Researchers from the University of Melbourne have created a parking occupancy detection framework using a deep convolutional neural network (CNN) to detect outdoor parking spaces from images with an accuracy of up to 99.7%.^[6] This shows the potential that image based systems using CNN's have in these types of tasks. A major difference that our project has from this research however, is the movement of the spaces. Parking spaces of vehicles always stay on the same position. A CNN is therefore able to focus on a specific part of the camera and focus on one parking space. In our situation the chairs can move around and aren't in a constant position. The neural network will therefore first have to find and identify all the chairs in its vision before it can detect whether it is vacant or not, an additional challenge we need to overcome.

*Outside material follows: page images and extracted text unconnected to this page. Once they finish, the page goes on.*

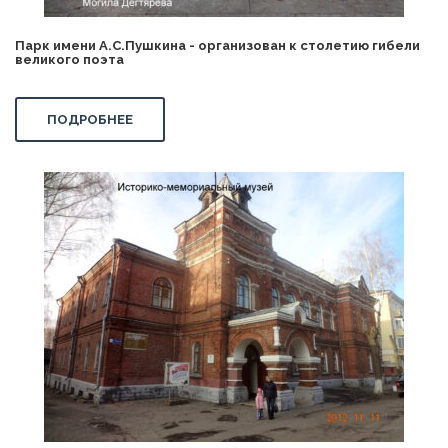
Парк имени А.С.Пушкина - организован к столетию гибели
великого поэта
ПОДРОБНЕЕ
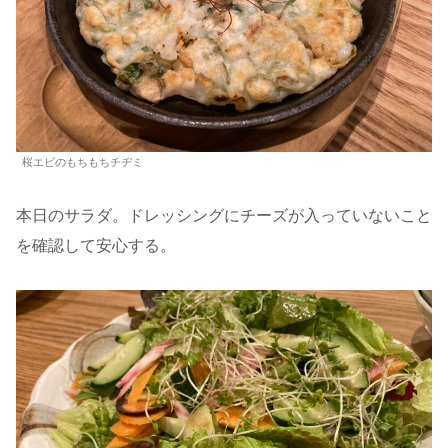
桜エビのもちもちチヂミ
本日のサラダ。ドレッシングにチーズが入っていないこと
を確認して安心する。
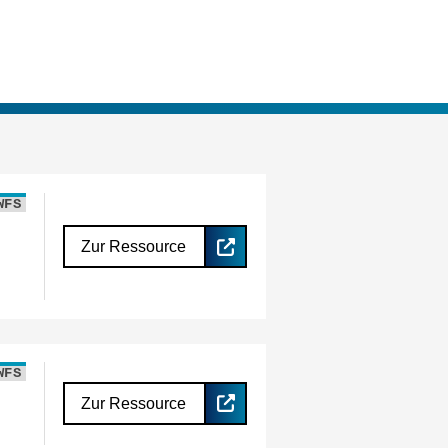
WFS
Zur Ressource
WFS
Zur Ressource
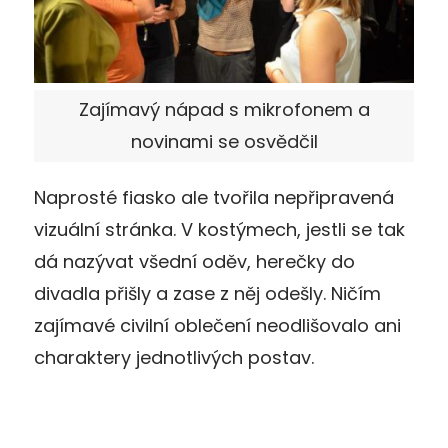
Zajímavý nápad s mikrofonem a
novinami se osvědčil
Naprosté fiasko ale tvořila nepřipravená
vizuální stránka. V kostýmech, jestli se tak
dá nazývat všední oděv, herečky do
divadla přišly a zase z něj odešly. Ničím
zajímavé civilní oblečení neodlišovalo ani
charaktery jednotlivých postav.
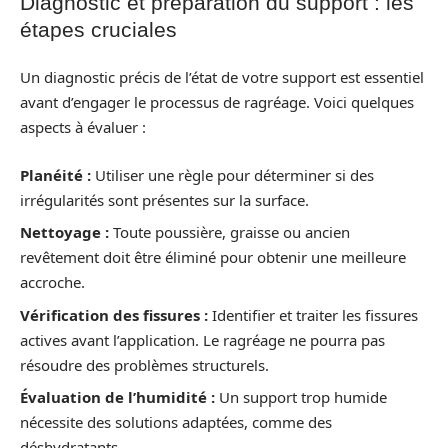
Diagnostic et préparation du support : les
étapes cruciales
Un diagnostic précis de l’état de votre support est essentiel
avant d’engager le processus de ragréage. Voici quelques
aspects à évaluer :
Planéité :
Utiliser une règle pour déterminer si des
irrégularités sont présentes sur la surface.
Nettoyage :
Toute poussière, graisse ou ancien
revêtement doit être éliminé pour obtenir une meilleure
accroche.
Vérification des fissures :
Identifier et traiter les fissures
actives avant l’application. Le ragréage ne pourra pas
résoudre des problèmes structurels.
Évaluation de l’humidité :
Un support trop humide
nécessite des solutions adaptées, comme des
déshydratants.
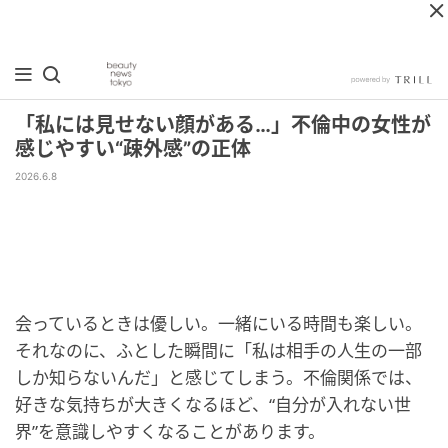
「私には見せない顔がある…」不倫中の女性が
感じやすい“疎外感”の正体
2026.6.8
会っているときは優しい。一緒にいる時間も楽しい。
それなのに、ふとした瞬間に「私は相手の人生の一部
しか知らないんだ」と感じてしまう。不倫関係では、
好きな気持ちが大きくなるほど、“自分が入れない世
界”を意識しやすくなることがあります。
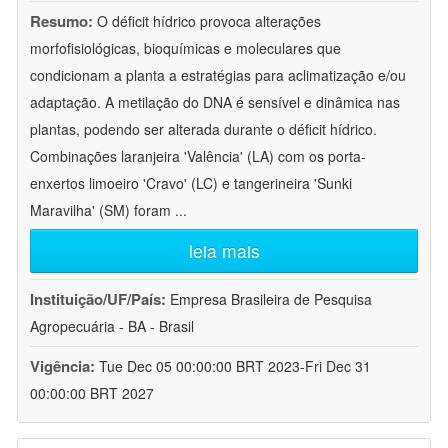
Resumo:
O déficit hídrico provoca alterações
morfofisiológicas, bioquímicas e moleculares que
condicionam a planta a estratégias para aclimatização e/ou
adaptação. A metilação do DNA é sensível e dinâmica nas
plantas, podendo ser alterada durante o déficit hídrico.
Combinações laranjeira 'Valência' (LA) com os porta-
enxertos limoeiro 'Cravo' (LC) e tangerineira 'Sunki
Maravilha' (SM) foram
...
leia mais
Instituição/UF/País:
Empresa Brasileira de Pesquisa
Agropecuária - BA - Brasil
Vigência:
Tue Dec 05 00:00:00 BRT 2023-Fri Dec 31
00:00:00 BRT 2027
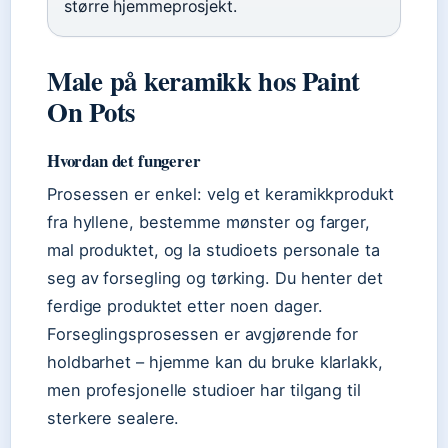
større hjemmeprosjekt.
Male på keramikk hos Paint
On Pots
Hvordan det fungerer
Prosessen er enkel: velg et keramikkprodukt
fra hyllene, bestemme mønster og farger,
mal produktet, og la studioets personale ta
seg av forsegling og tørking. Du henter det
ferdige produktet etter noen dager.
Forseglingsprosessen er avgjørende for
holdbarhet – hjemme kan du bruke klarlakk,
men profesjonelle studioer har tilgang til
sterkere sealere.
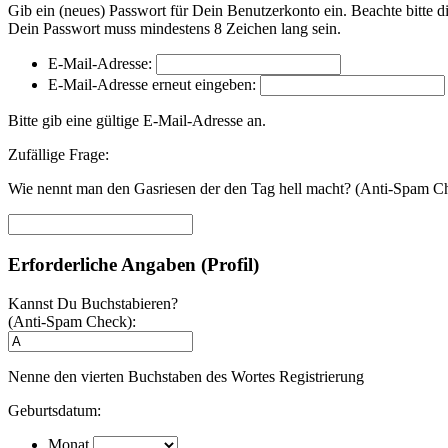
Gib ein (neues) Passwort für Dein Benutzerkonto ein. Beachte bitte 
Dein Passwort muss mindestens 8 Zeichen lang sein.
E-Mail-Adresse:
E-Mail-Adresse erneut eingeben:
Bitte gib eine gültige E-Mail-Adresse an.
Zufällige Frage:
Wie nennt man den Gasriesen der den Tag hell macht? (Anti-Spam Ch
Erforderliche Angaben (Profil)
Kannst Du Buchstabieren?
(Anti-Spam Check):
Nenne den vierten Buchstaben des Wortes Registrierung
Geburtsdatum:
Monat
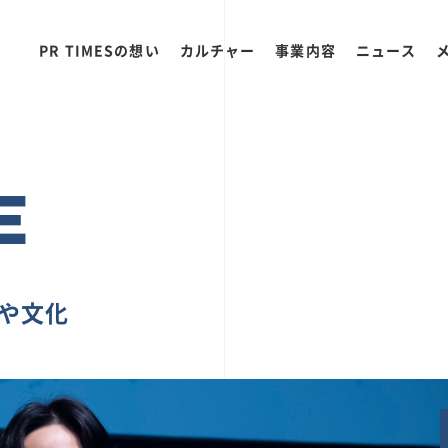
PR TIMESの想い
カルチャー
事業内容
ニュース
E
ちや文化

Another research group have performed a similar research using deep learning in combination with a video system for real-time parking measurement.^[7] Their method combines information across multiple image frames in a video sequence to remove noise and achieves higher accuracy than pure image-based methods.

Seat or Workspace Occupancy Detection

A group students from the Singapore Management University have tried to tackle a similar problem.^[8] In their research they proposed a method using capacitance and infrared sensors to solve the problem of seat hogging. Using this they can accurately determine whether a seat is empty, occupied by a human, or the table is occupied by items. This method does require a sensor to be placed underneath each table and since in our situation the chairs move around, this method can't be used everywhere.

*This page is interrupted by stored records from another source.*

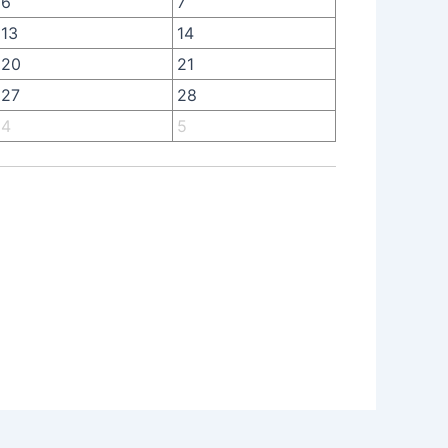
6
7
13
14
20
21
27
28
4
5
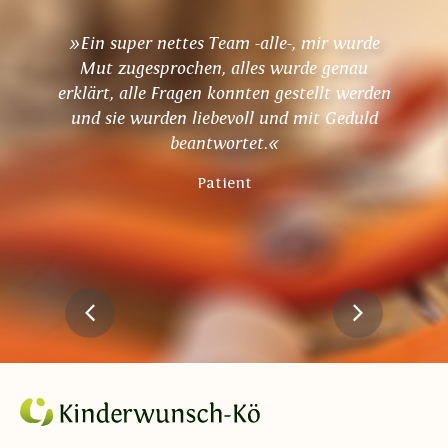
»Ein super nettes Team -alle-, mir wurde
Mut zugesprochen, alles wurde genau
erklärt, alle Fragen konnten gestellt werden
und sie wurden liebevoll und mit Geduld
beantwortet.«
Patient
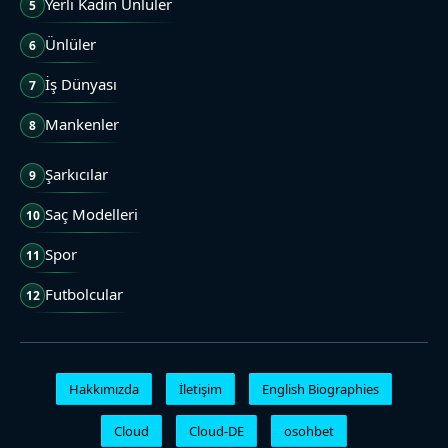
Yerli Kadın Ünlüler
5
Ünlüler
6
İş Dünyası
7
Mankenler
8
Şarkıcılar
9
Saç Modelleri
10
Spor
11
Futbolcular
12
Hakkımızda
İletişim
English Biographies
Cloud
Cloud-DE
osohbet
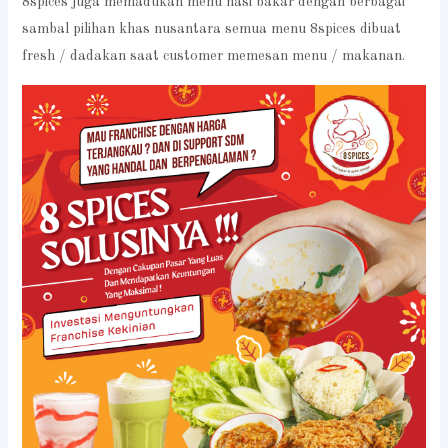
8spices juga memadukan menu nasi bakar dengan berbagai
sambal pilihan khas nusantara semua menu 8spices dibuat
fresh / dadakan saat customer memesan menu / makanan.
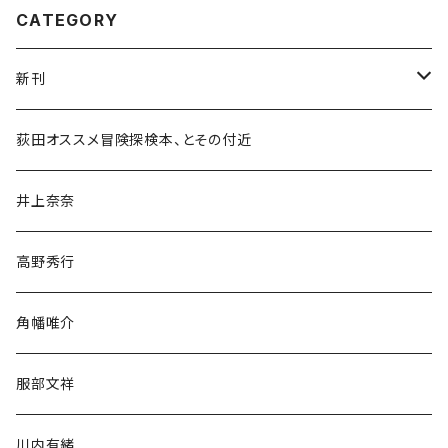
CATEGORY
新刊
和書
荻田オススメ冒険探検本、とその付近
文学・小説・物語
井上奈奈
随筆・ノンフィクション・その他
高野秀行
旅行・紀行
角幡唯介
人文・社会
服部文祥
歴史・考古学
川内有緒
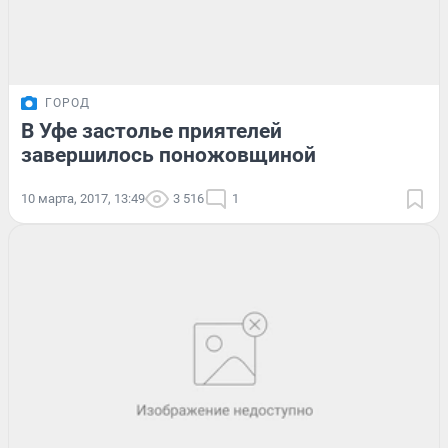
ГОРОД
В Уфе застолье приятелей
завершилось поножовщиной
10 марта, 2017, 13:49
3 516
1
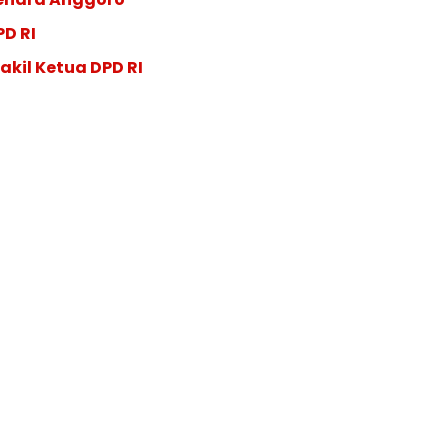
PD RI
akil Ketua DPD RI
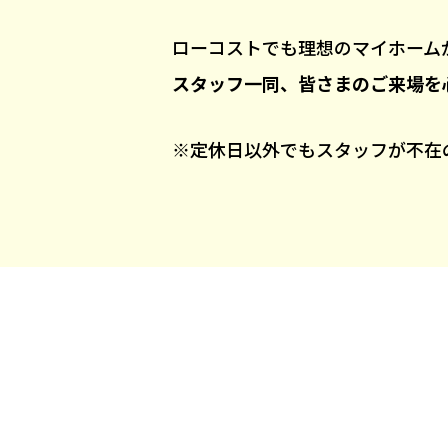
ローコストでも理想のマイホーム
スタッフ一同、皆さまのご来場を
※定休日以外でもスタッフが不在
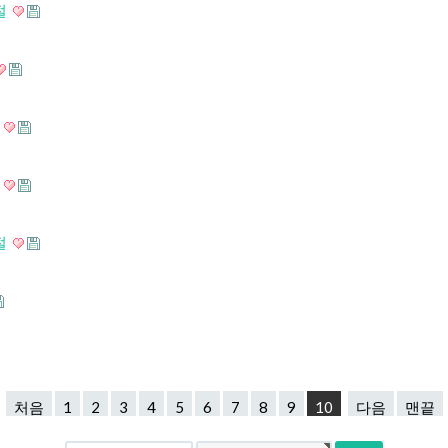
절
절
절
절
처음
1
2
3
4
5
6
7
8
9
10
다음
맨끝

A seat occupancy method using capacitive sensing has also been proposed.^[9] The research focused on car seats and can also detect the position of the seated person. A prototype has shown that it is feasible in real-time situations.

The Institute of Photogrammetry has also done research into an intelligent airbag system, only this time using camera footage.^[10] They were also able to detect if the passenger seat was occupied or not and what the positions of the people were.

A method using cameras is described in the research by the National Laboratory of Pattern Recognition in China for people in seats counting.^[11] They propose a coarse-to-fine framework to detect the amount of people in a meeting using a surveillance camera with an accuracy of 99.88%.

Autodesk research also proposed a method for detecting seat occupancy, only this time for a cubicle or an entire room.^[12] They used decision trees in combination with several types of sensors to determine what sensor is the most effective. The individual feature which best distinguished presence from absence was the root mean square of a passive infrared motion sensor. It had an accuracy of 98.4% but using multiple sensors only made the result worse, probably due to overfitting. This method could be implemented for rooms around the university but not for individual chairs.

A similar idea was envisioned a few years ago with the creation of an app called RoomFinder which allowed students at Bryant University to find empty rooms around campus to study in.^[13] This system, created by one of the students, taps into the sensors used by the automatic lighting system in these rooms, to detect whether a room is currently being used and sends that information to the app. As that system was already implemented around campus, it didn't require any capital investment.

Other Image Detection Research

Aerial and satellite images can also be used for object detection.^[14] An automatic content-based analysis of aerial imagery is proposed to mark object or regions with an accuracy of 98.6%.

Planning

Milestones

For our project we have decided upon the following milestones each week:

Week 1: Decide on a subject, make a planning and do research on existing similar products and technologies.
Week 2: Finish preparation research on USE aspects and subject and have a clear idea of the possibilities for our projects.
Week 3: Start writing code for our device and finish the design of our prototype.
Week 4: Create the dataset of training images and buy the required items to build our device.
Week 5: Have a working neural network and train it using our dataset.
Week 6: Test our prototype in a staged setting and gather results and possible improvements.
Week 7: Finish our prototype based on the test results and do one more final test.
Week 8: Completely finish the Wiki page and the presentation on our project.

Deliverables

This project plans to provide the following deliverables:

A Wiki page containing all our research and summaries of our project.
A prototype of our proposed device.
A presentation showing the results of our project.

Schedule

Our current planning can be seen in the table below. This planning is not entirely finished and will be updated as the project goes on.

Live version

Chairs

Regulations (feel free to add or remove rules)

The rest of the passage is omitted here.